• Maret 21, 2017
  • mediaipnu
  • 0

PC IPNU-IPPNU Tangerang Selatan Mengadakan Makesta dan Tahlil Bersama

Tangerang Selatan – Pondok Pesantren Daar El Hikam, Ciputat Timur, Kota Tangerang Selatan dipilih sebagai tempat pelaksanaan Masa Kesetiaan Anggota (MAKESTA) Pimpinan Cabang Ikatan Pelajar Nahdlatul Ulama. Program ini disambut antusias oleh para pelajar dan YPI Daar El Hikam. Bahkan Pimpinan Pesantren, KH. Bahruddin turun langsung untuk mengisi materi bagi para pelajar. Selama dua hari, mulai dari tanggal 18-19 Maret 2017 para peserta digembleng dan diberikan beragam materi MAKESTA.

Mengusung tema “Perkuat Basis Gerakan Demi Terwujudnya Kader yang Militan dan Istiqomah”, MAKESTA kali ini diharapkan dapat menghasilkan kader-kader pelajar Nahdlatul Ulama yang militan dan istiqomah di Tangerang Selatan.

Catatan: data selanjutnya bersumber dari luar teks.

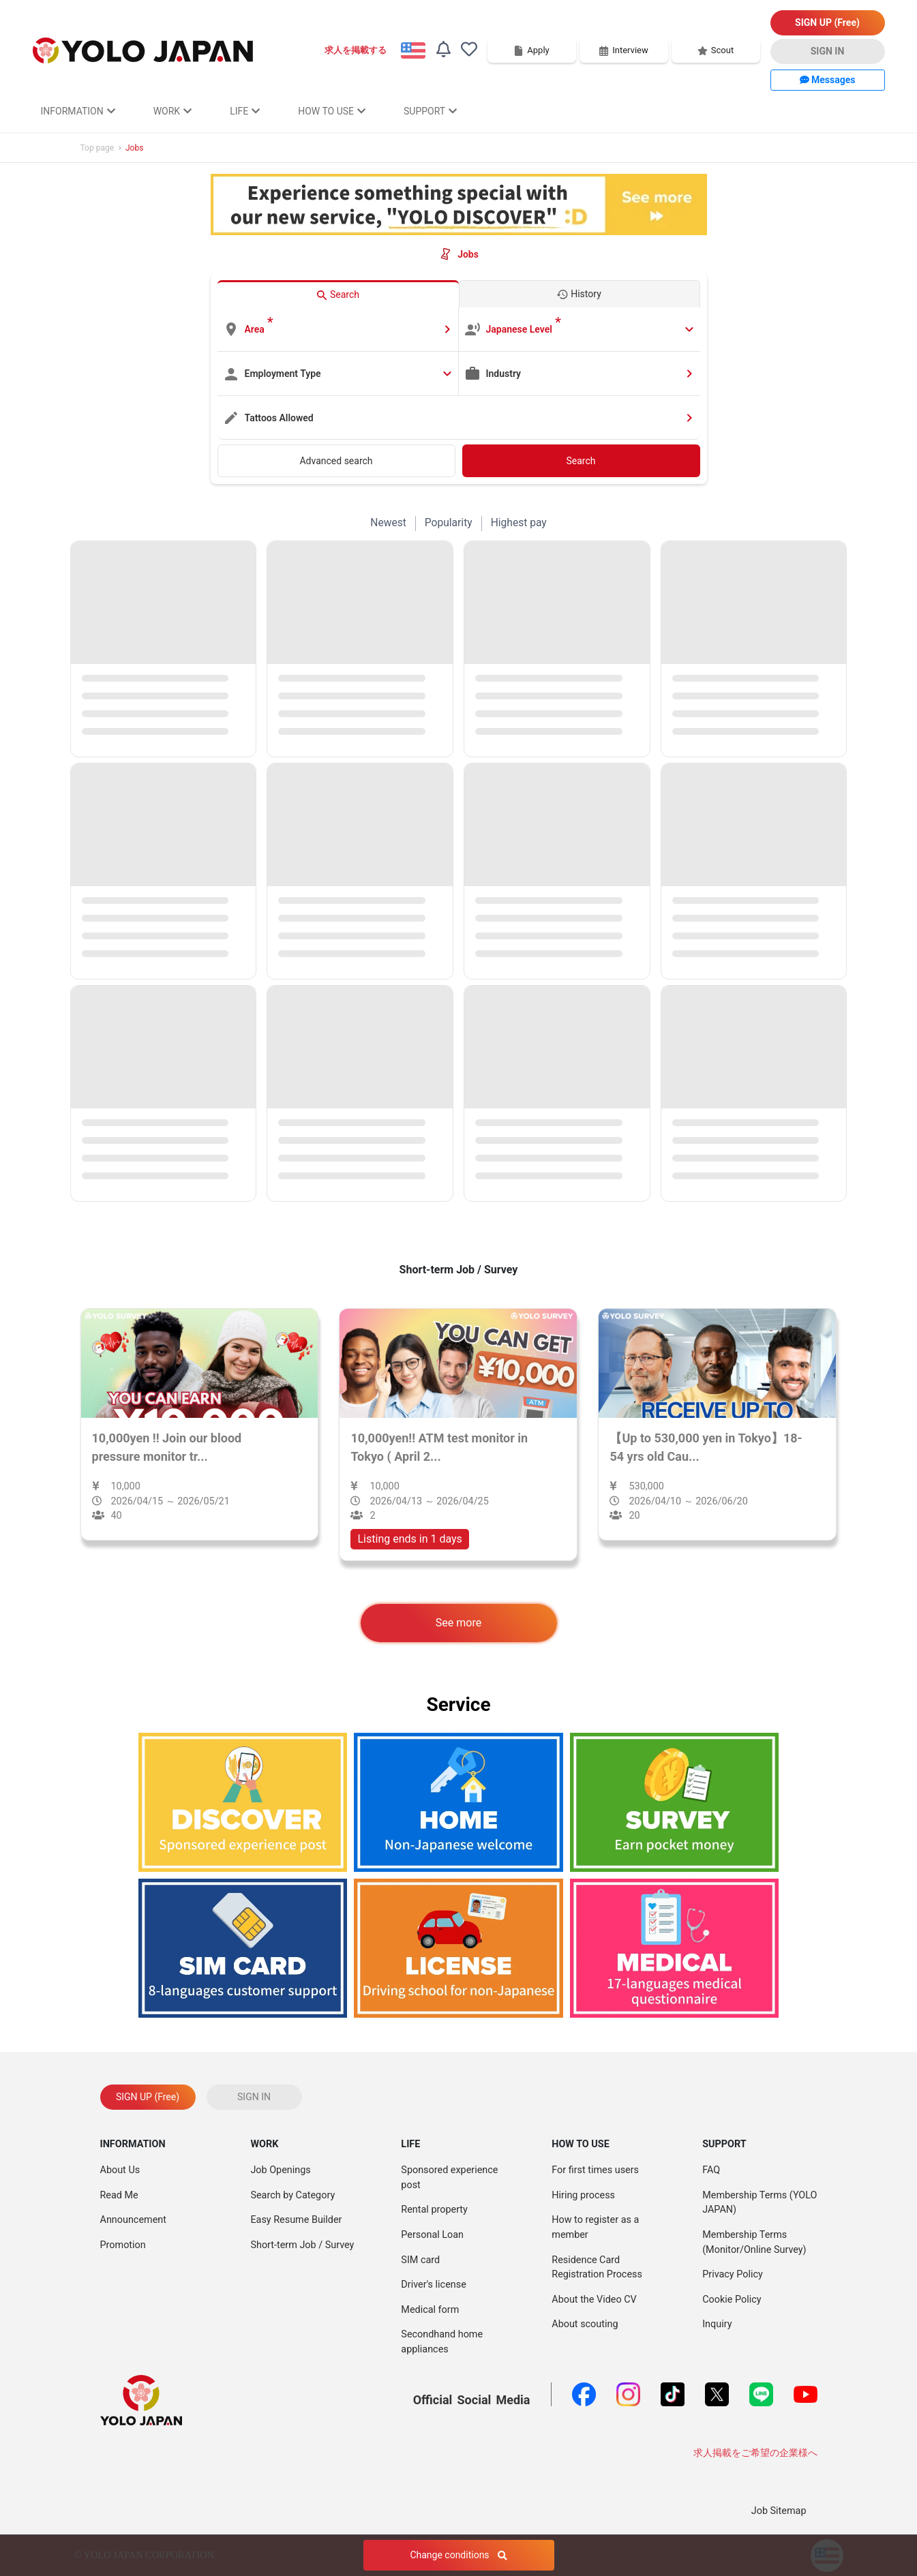 The image size is (917, 2576). Describe the element at coordinates (458, 2554) in the screenshot. I see `Change conditions` at that location.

Hal tersebut  selaras dengan program PP IPNU (Pimpinan Pusat Ikatan Pelajar Nahdlatul Ulama) yang mencanangkan tahun 2017 sebagai tahun kaderisasi. Terlebih mengingat letak kota Tangerang Selatan yang strategis sebagai salah satu daerah utama penunjang ibukota. Di sisi lain, para pelajar Tangerang Selatan masih memiliki kerentanan dalam hal pemahaman akan ideologi Islam yang moderat.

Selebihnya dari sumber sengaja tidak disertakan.